Many parents are familiar with the morning ritual of dragging teens out of bed. Shrieking alarms don’t even seem to help teens rise. Sometimes the grogginess doesn’t even fade until the school day has already begun. Unfortunately, a mix of biology, timing, and technology has created an environment in which it’s difficult for teens to get enough sleep.
How can parents help their teens succeed in school when just getting out of bed is a struggle? By understanding the changes in the adolescent sleep schedule, parents can work to create a good sleep environment for their teens.
Teens Don’t Start Feeling Sleepy Until Later
The stereotypical image of the teen staying up until 2 a.m. is indicative of a biological change. Younger children tend to get sleepy around 8 or 9 p.m. In contrast, teens start tiring between 10 and 11 p.m. This change has a scientific name, sleep phase delay. When your teen says he’s not tired at 9 p.m., he is telling the truth. Unfortunately, teens who do stay up until they are sleepy may not get the hours of rest that they need because they have to rise early for school.
Teens Have Early School Start Times
Sadly, school start times do not take sleep phase delay into account. Middle schools and high schools have some of the earliest start times. The CDC reports that five out of six middle schools and high schools start before 8:30 a.m. They even suggest that it is too early to start the day since teens need 8 hours of sleep per night and are struggling with sleep phase delay.
Luckily, pushing back school start times has an immediate positive effect. A University of Minnesota study reported that students had better mental health and better attendance when school start times were pushed back to accommodate their natural sleep cycles. Some schools even responded that grades improved as a result. Start times don’t need to be ridiculously late to reap these benefits. In schools that moved start times to 8:35 a.m., nearly 60% of students got eight hours of sleep per night. 60% may not sound great, but, nationwide, two out of three middle school and high school students don’t get enough sleep.
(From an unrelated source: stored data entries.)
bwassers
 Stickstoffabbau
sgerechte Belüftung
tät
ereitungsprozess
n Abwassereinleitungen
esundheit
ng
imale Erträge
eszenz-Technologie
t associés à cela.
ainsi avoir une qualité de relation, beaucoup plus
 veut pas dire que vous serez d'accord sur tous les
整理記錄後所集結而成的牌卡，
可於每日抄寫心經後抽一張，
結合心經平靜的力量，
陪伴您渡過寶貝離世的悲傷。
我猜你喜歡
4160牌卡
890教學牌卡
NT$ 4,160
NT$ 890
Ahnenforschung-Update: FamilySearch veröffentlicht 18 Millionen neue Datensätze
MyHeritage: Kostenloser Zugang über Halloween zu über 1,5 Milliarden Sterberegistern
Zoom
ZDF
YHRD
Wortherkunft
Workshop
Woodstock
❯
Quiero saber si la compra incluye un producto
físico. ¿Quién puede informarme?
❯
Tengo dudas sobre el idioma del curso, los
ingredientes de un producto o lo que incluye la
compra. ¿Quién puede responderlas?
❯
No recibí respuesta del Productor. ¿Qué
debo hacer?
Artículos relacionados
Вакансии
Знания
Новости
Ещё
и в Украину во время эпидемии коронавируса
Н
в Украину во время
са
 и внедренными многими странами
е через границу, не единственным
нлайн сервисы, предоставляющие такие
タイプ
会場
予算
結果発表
Starting later flips the equation, allowing more students to get enough sleep.
Teens Develop Poor Sleeping Conditions
Teens don’t always set up their rooms with the intention of sleeping. Flashy posters may be preferred during the daytime, but they can be distracting for a teen trying to sleep. Teens also don’t always know how to evaluate if their bed is appropriate for their needs. Like adults, teens need a mattress and box spring or foundation that supports their sleeping style. Parents can help by upgrading bedding as needed and vetoing crazy bright paint colours for the bedroom. These conditions may make it easier for teens to sleep.
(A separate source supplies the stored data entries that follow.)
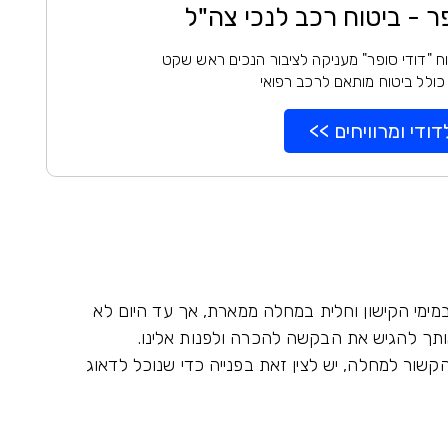
פר - ביטוח רכב לנכי צה"ל
ח "דודי סופר" מעניקה לציבור הנכים ראש שקט
כולל ביטוח מותאם לרכב רפואי
דודי ומרוויחים >>
במימי הקישון וחלית במחלה ממארת, אך עד היום לא
תך להגיש את הבקשה להכרה ולפנות אלינו.
הקשור למחלה, יש לצין זאת בפנייה כדי שנוכל לדאוג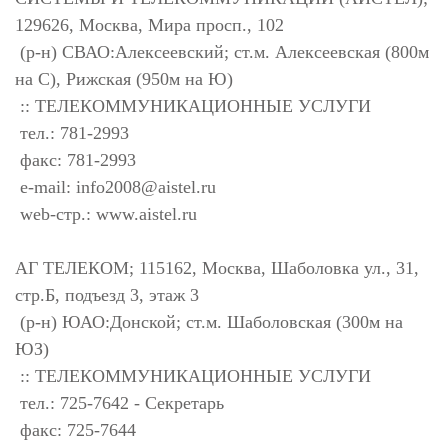
129626, Москва, Мира просп., 102
(р-н) СВАО:Алексеевский; ст.м. Алексеевская (800м
на С), Рижская (950м на Ю)
:: ТЕЛЕКОММУНИКАЦИОННЫЕ УСЛУГИ
тел.: 781-2993
факс: 781-2993
e-mail:
info2008@aistel.ru
web-стр.: www.aistel.ru
АГ ТЕЛЕКОМ; 115162, Москва, Шаболовка ул., 31,
стр.Б, подъезд 3, этаж 3
(р-н) ЮАО:Донской; ст.м. Шаболовская (300м на
ЮЗ)
:: ТЕЛЕКОММУНИКАЦИОННЫЕ УСЛУГИ
тел.: 725-7642 - Секретарь
факс: 725-7644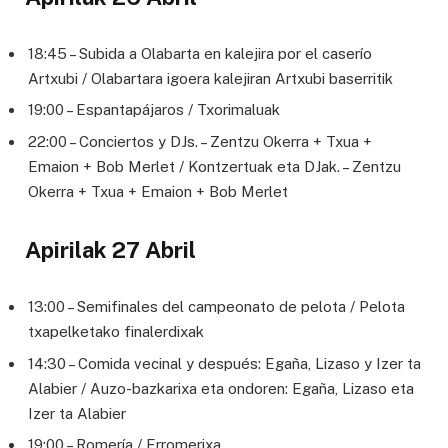
18:45 – Subida a Olabarta en kalejira por el caserío
Artxubi / Olabartara igoera kalejiran Artxubi baserritik
19:00 – Espantapájaros / Txorimaluak
22:00 – Conciertos y DJs. – Zentzu Okerra + Txua +
Emaion + Bob Merlet / Kontzertuak eta DJak. – Zentzu
Okerra + Txua + Emaion + Bob Merlet
Apirilak 27 Abril
13:00 – Semifinales del campeonato de pelota / Pelota
txapelketako finalerdixak
14:30 – Comida vecinal y después: Egaña, Lizaso y Izer ta
Alabier / Auzo-bazkarixa eta ondoren: Egaña, Lizaso eta
Izer ta Alabier
19:00 – Romería / Erromerixa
However, the worst culprit for disturbing teens’ sleep is technology. Many teens sleep with smartphones nearby or even in bed with them. Unfortunately, the bright blue light that smartphones emit makes it harder for them to sleep. The light suppresses the release of melatonin, the hormone that makes people feel sleepy. Blue light can suppress the melatonin release for up to 3 hours. If your teen is texting at 10 or 11 p.m., she may not feel tired until 1 or 2 a.m!
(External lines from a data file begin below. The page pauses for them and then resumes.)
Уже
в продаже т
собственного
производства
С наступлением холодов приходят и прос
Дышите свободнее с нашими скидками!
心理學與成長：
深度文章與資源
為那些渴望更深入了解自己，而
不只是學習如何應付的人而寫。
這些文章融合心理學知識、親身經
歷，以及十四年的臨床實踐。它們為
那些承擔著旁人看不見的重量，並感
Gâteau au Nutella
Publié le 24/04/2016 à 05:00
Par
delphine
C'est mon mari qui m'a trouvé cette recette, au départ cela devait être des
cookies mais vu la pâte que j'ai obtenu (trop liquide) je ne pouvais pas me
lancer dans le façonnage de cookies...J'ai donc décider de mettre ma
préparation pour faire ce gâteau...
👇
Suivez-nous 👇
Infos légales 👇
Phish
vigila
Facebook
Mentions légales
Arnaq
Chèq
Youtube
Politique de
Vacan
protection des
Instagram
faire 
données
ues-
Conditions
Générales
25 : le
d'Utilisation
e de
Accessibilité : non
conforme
Although it’s not the most popular parental rule, deciding to limit your teen’s smartphone use at night may help her sleep better.
Teens Can Sleep Better
Although teens face a perfect storm of sleep phase delay and early school start times, they can develop better sleep habits. Turning off phones an hour before bedtime is a good start. Parents can also model good sleeping habits. Turn off your own devices, go to bed at a regular time every night and start a bedtime routine that makes you feel relaxed and sleepy. Hopefully, your teen will do the same.